It’s difficult to imagine teachers and their spouses mortgaging their homes and using their savings to fund a school facility, but it happened in the 1990s during the first wave of public charter schools to open in the state.

Although the General Assembly passed a law allowing the innovative and creative public schools to exist, legislators refused to provide a penny in funding to help the fledging campuses obtain facilities. Seven local teachers put up their houses and nest eggs as collateral for seed funding at a school that would start as K-5 and then add grades as enrollment and demand grew. The bold move paid off for those vested in a better education for children. It set the tone for risk-taking educational experiences at Francine Delany New School for Children in Asheville.

Located on a wooded four-acre neighborhood campus, the 160 students in grades K-8 attend the public charter school. It has no principals or administrators. It is run by the teachers. Among the student body, 44 percent qualify for the free and reduced-price lunch program, and 25 percent live in circumstances that fall below the poverty level.

Francine Delany, a local icon and the namesake of the school, would be proud. She was a trailblazer, the first African-American woman to graduate from the University of North Carolina at Asheville in 1966. From that point forward, Delany became a public school educator and administrator who worked tirelessly to help younger generations.
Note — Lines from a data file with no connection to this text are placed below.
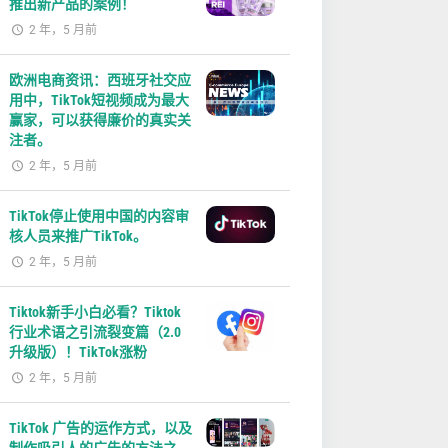
推出新产品的案例！
2 年，5 月前
欧洲电商资讯：西班牙社交应
用中，TikTok短视频成为最大
赢家，可以获得廉价的真实关
注者。
2 年，5 月前
TikTok停止使用中国的内容审
核人员来推广TikTok。
2 年，5 月前
Tiktok新手小白必看？Tiktok
行业术语之引流裂变篇（2.0
升级版）！TikTok涨粉
2 年，5 月前
TikTok 广告的运作方式，以及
Delany also invested her life promoting public school reform, including the novel idea of charter schools. She worked with local educators in the hope of creating a charter school that would give teachers great autonomy. She passed away in 1992 and did not live to see the dreams of innovation in the form of public charter schools come to fruition.

When the school opened in 1997, the founders decided to honor Delany by naming the school after her.

FDNSC prides itself in offering creative teaching techniques designed to produce self-learners with both critical and creative thinking skills. Learning is taught hands-on at the school. Children go on service trips to work at a food bank, packing bags to help students in poverty. They use no textbooks. Each class has its own library and the students have a proven track record of reading one novel a week.

Second grader Maddy Andrews reads well above her grade level, and to her reading is an adventure rather than a chore. Her mother Emily co-chairs the parent-teacher organization and has invested her heart and soul in the school. She feels “lucky” that her daughter was picked from the long waitlist and subsequent lottery.

“We visited all the charters in the area,” she said. “We saw all the schools and all the options. We love the mission here. Social justice is being taught and being kind to each other. It really fits in our family. We’re where we are supposed to be. I feel so blessed for Maddy to be here.”

The school has been so successful that typically there are 15 to 20 children applying for every spot available in the classroom, which is granted through a lottery system. Currently there are 218 students on the waiting list, with the numbers growing every day.

Elementary teacher and Title 1 coordinator Elana Froehlich has been at the school since its inception. She decided to make the switch from teaching at a traditional public school after finding out that the teachers would govern the school. She said the idea of no administrators on campus was appealing.

“There is a directorate and a council,” she said. “Everybody’s invested and we choose what to do. It’s all well thought out and relevant to both the students and the teachers.”

Former FDNSC teacher and parent Ted Duncan said decisions affecting the school are more connected to the classroom resources. The budget is invested in the classroom, which encourages innovative ideas and practices that start from the ground up, removing the obstacles teachers often face in traditional public schools.

“They wanted to have a teacher’s voice,” he said. “The teachers wanted to teach in a way where the kids were going to get it.”

That is something that attracted second grade Teacher Melissa Murphy to the school in 2002.
“All the teachers were learning together and teaching with a consistent philosophy,” she said. “I was intrigued by the idea that all teachers were teaching with a consistent philosophy that I believed in. That was important to me.

Duncan, who now works as an administrator at a traditional public school in the area, said accountability is the key to success at Francine Delany.

“They are much more up close and personal than in traditional public schools,” he said. “It’s more intense. You know the school, the children, and the parents. The teachers know everything and have a desire to do better and see how it affects the classroom.”

Most important, Duncan said more than 80 percent of families with children volunteer at the school. Last year, at least 170 volunteer hours were recorded each month.

It’s the unique and cutting edge community schools similar to FDNSC that drive the success of the students, said Eddie Goodall, president of the North Caroline Alliance for Public Charter Schools.

Since the General Assembly has lifted the 100-school cap on charters statewide, Goodall said he looks forward to adding more charter schools to the ranks. More than 30,000 children across the state are on waitlists in the hope of attending the nontraditional schools, he said.

Karen Welsh is a contributor to Carolina Journal.